Experimental Design Details
The financial incentives are presented in the form of a contract that pay pays UGX 6,000 if speed never exceeds 50 kph and pays UGX 2,000 regardless of the driving behavior, daily for a total of ten days. Speed is measured through a GPS device installed in the motorbike of each study participant. Respondents are exposed to the GPS technology and provided with a mobile app to monitor their own past behavior for about one month before intervention.
The contract is the same as the one offered in the demand experiment AEARCTR-0010635: assignment to treatments is incentive-compatible with the demand experiment.

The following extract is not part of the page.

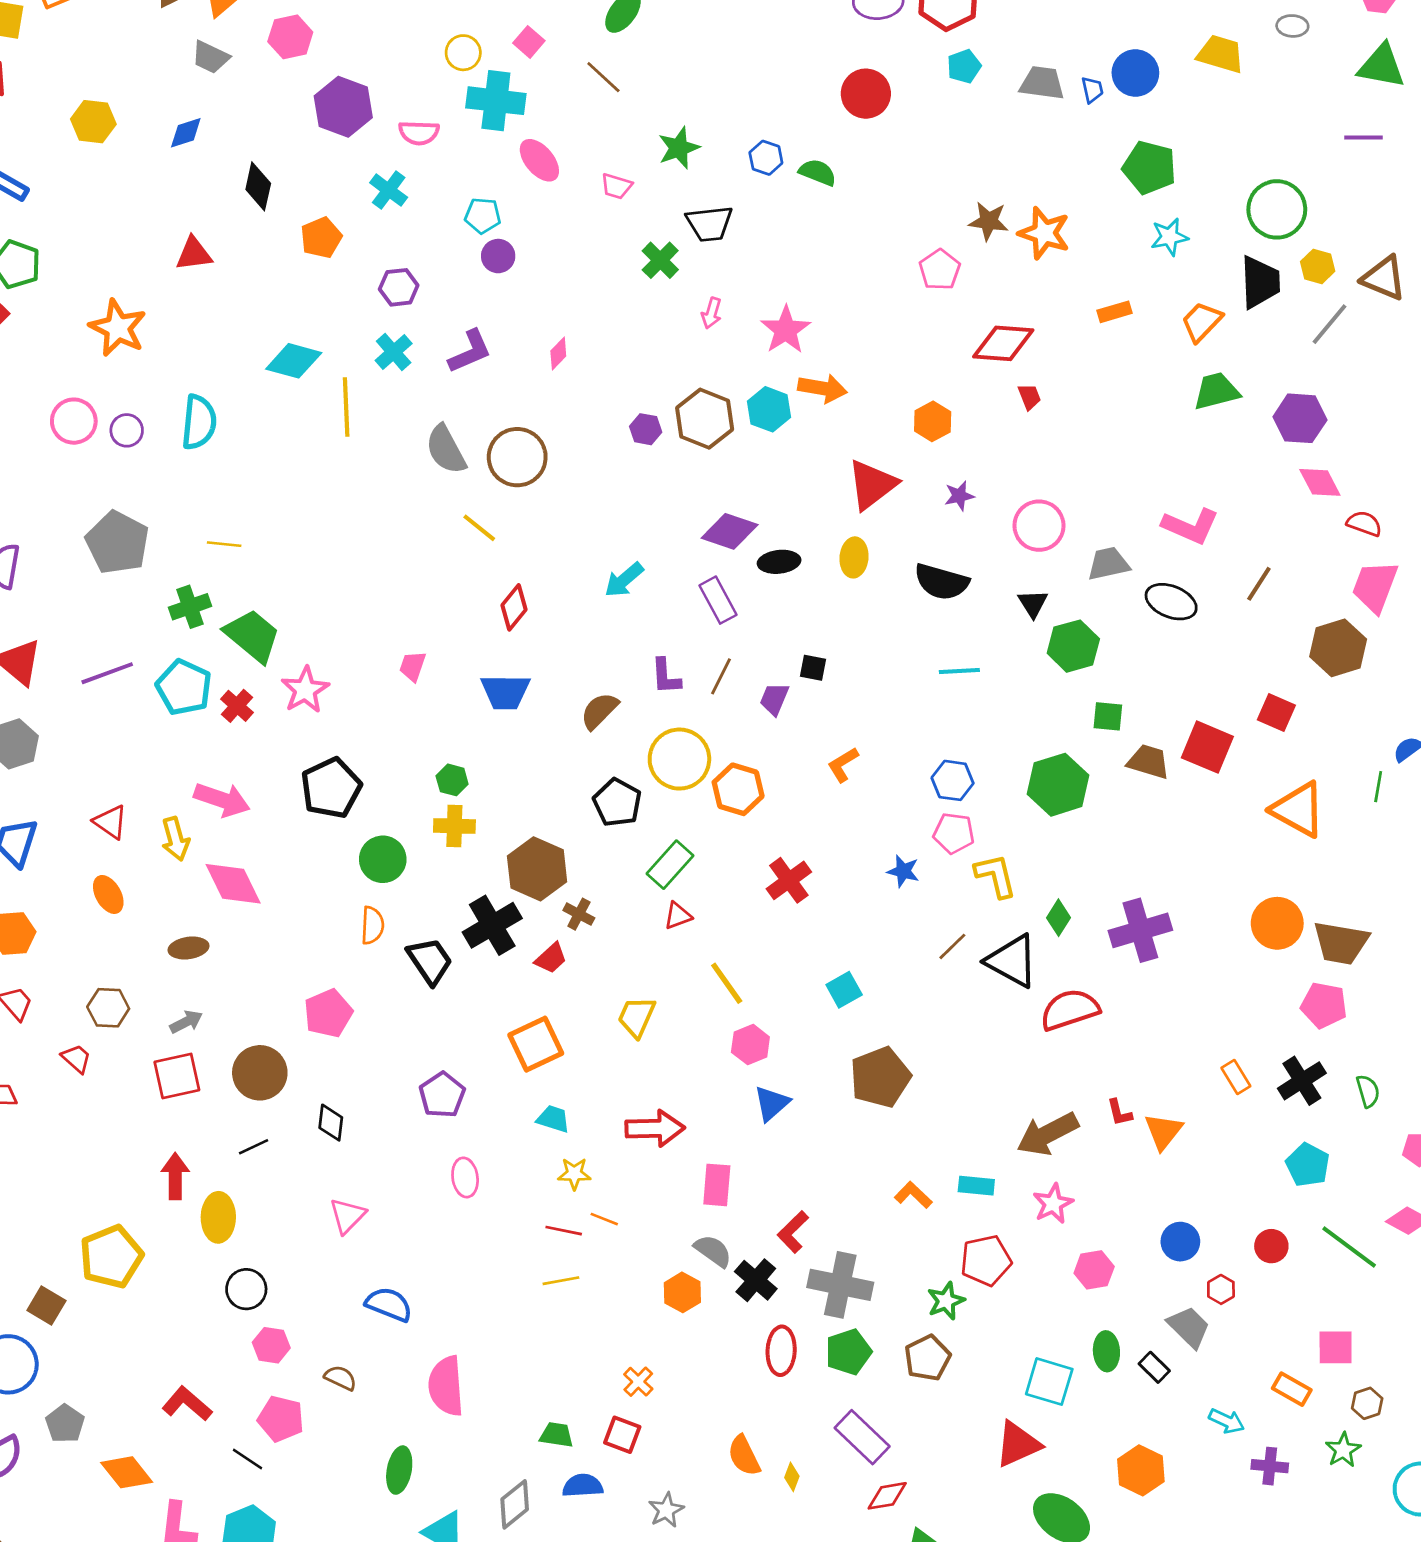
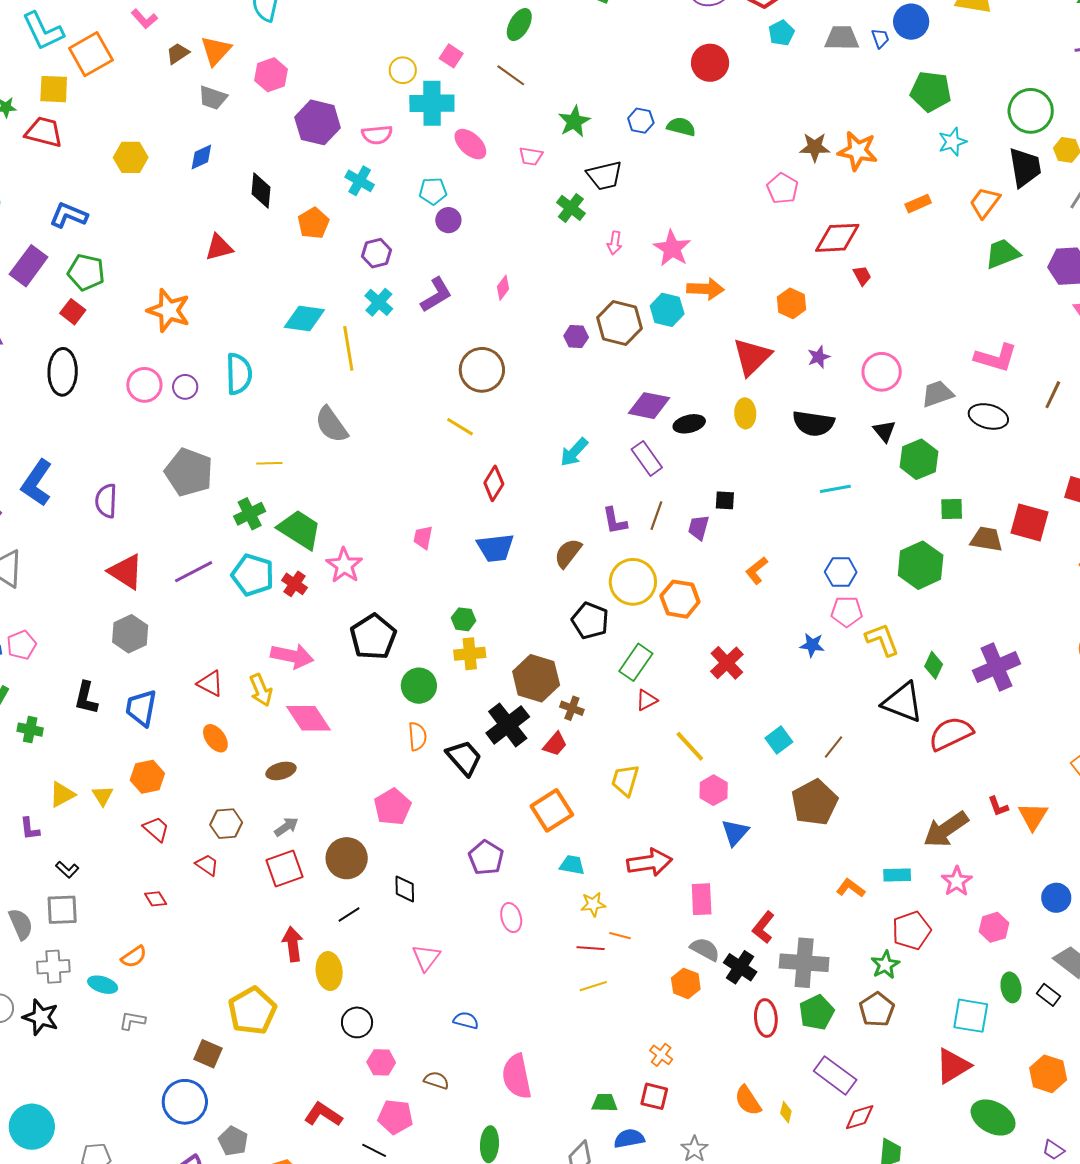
gray semicircle: (446, 450) -> (331, 425), moved
brown line: (952, 946) -> (834, 747), moved
blue semicircle: (389, 1304) -> (466, 1020), size x0.7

The treatment is communicated during the first in-person free-of-charge check of the GPS device, a month after its installation, at their own taxi station. All respondents are provided with a short written document about the GPS device and a token of appreciation of UGX 1,000 for each phone call completed. The incentives are explained orally. Phone calls begin before treatment. For the contract to start, the respondent must undergo the GPS check-up visit and answer the first follow-up phone call. The treatment features are reminded by the field officer during each private phone call made right before and during treatment.
1) The Flat Payment Group receives UGX 4,500 per day regardless of the driving behavior. The payment amount corresponds to the realized payment under the private incentives contract in the pilot sample. The incentives are explained privately to the respondent in the proximity to his taxi station.
2) The Private Incentive Group receives the contract outlined above privately: no other driver is informed about the offered contract, nor the willingness to pay for that contract. The incentives are explained privately to the respondent in the proximity of his taxi station.
3) The Public Incentive Group receives the same incentives offered to respondents in Group 2) except for one feature: the offer is made public to the peers working at the same taxi station. The offer corresponds to the "public excuse" offer from experiment AEARCTR-0010635: the financial incentive offer is made public, while the willingness to pay for the incentive remains private.
Incentives are made public in the following way: the field officer explains the offer to the respondent at the taxi station, in front of his peers present at that moment.
A small sub-sample is randomly assigned to the remaining treatment conditions of the demand experiment to preserve incentive compatibility and avoid any deception of the respondents.
Treatment payments are made twice: after 3 days and at the end of the contract. Information about the realized driving behavior is disclosed only to the respondent via an ad-hoc mobile app and a daily text message. The information about whether the speed exceeded 50 kph in a given day is disclosed to the respondent the following morning. No mention of payment is made in the text message or mobile app. The expected payment is discussed with the field officer during the follow-up phone calls.
Payments of the token of appreciation for completing the phone survey are sent the same day. All payments are made via mobile money.
The GPS tracker allows for measuring a set of driving behavior and labor supply outcomes, including speed, route choice, length, moving duration, number of rides, and number of customers. These measures are used jointly with survey answers from the questionnaire administered right before and during treatment. I am interested in the effect of the contracts as a function of the expected payoff from the contract, contract demand, profits, and share of recurrent customers at baseline. I will compare changes in outcome across treatment arms 1) vs 2) and 2) vs 3), controlling for outcome at baseline.